Flanked by statues of angels, Wendy Hillis, executive director of Preservation Durham, announced the group’s 2014 Places in Peril last night at the Julian Carr gravesite in Maplewood Cemetery.

Cemeteries rarely rank near the top of budget priorities, and the state of the city-owned Maplewood and Beechwood cemeteries reflect years of underfunding: Broken gravestones, rutted roads. Stroll through Maplewood, bordered by Morehead Avenue, Duke University Road and Kent Street in Southwest-Central Durham, and you’ll find the gravesides of some of the most prominent Durhamites: the Parrishes, the Carrs, the Dukes, as well as everyday working-class families.
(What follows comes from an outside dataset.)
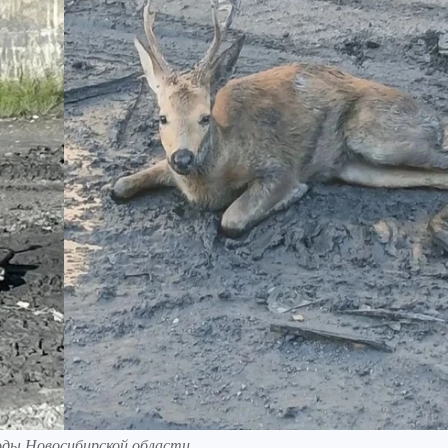
оды Новосибирской области.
Beechwood, at East Cornwallis Road and Fayetteville Street, also is the eternal resting place of well-known African-Americans, including James Whitted, the principal of the first public school for black children. John Merrick and C.C. Spaulding of N.C. Mutual Life Insurance and James Shepard, who founded what would become N.C. Central University are also buried there.

Cedar Glasgow, the city’s director of cemetery operations, has asked City Council to budget $6 million to fix up the cemeteries; some of the repairs are 50 years behind schedule.

Here is the rest of the 2014 list:

1. Central Park Historic District: Developers have swooped in to either buy or redevelop several key buildings, with a plan to build condos and apartments, including Liberty Warehouse (see Places in Peril, 2012) and part of the Motorco site.

2. Historic streetscapes: Durham could lose at least 13,000 street trees over the next 20 years, according to a 2013 report by the Environmental Affairs Board. This does not include trees lost to development.

3. Durham Police Department headquarters on West Chapel Hill Street: DPD is planning to move its HQ, possibly to East Main Street, near the Government Services District and historic Golden Belt mill. An example of modernist architecture, the building was designed by Milton Small.

4. The South Gregson Street corridor makes a repeat performance on the list. The Medical Arts Building and the Eloise (designed by architect George Watts Carr), are both owned by Bill Fields.

Boarded up, the Medical Arts Building has been disintegrating for years. Considering the development happening in that area—the new 605 apartment complex for example—Fields could be holding out for the highest bidder.

This is the fifth year Preservation Durham has issued its list of Places in Peril, along with ideas on how to save the properties.

There have been some success stories: Listed in 2011, several historic houses on Jackson Street were saved when they were moved to vacant lots on North Roxboro Street. Downtown The Mutual Community Savings Bank and the Jack Tar Motel, examples of mid-century modern architecture, are not being torn down, and instead being converted into boutique hotels.

However, the places are listed as imperiled for a reason, and many of them have been demolished, or soon will be.

Liberty Warehouse, listed in 2012, will be torn down and replaced with condos.

The old Holiday Inn on South Gregson Street has been torn down to make way for 605, upscale apartments catering to Duke University students and young professionals.

McPherson Hospital, has largely been demolished, although the developer is saving the facade It will open as a Residence Inn next summer; an recalcitrant property owner allowed the city to tear down an 1870s building at Little Five Points (Mangum, Corporation and Cleveland streets); that lot is now condos.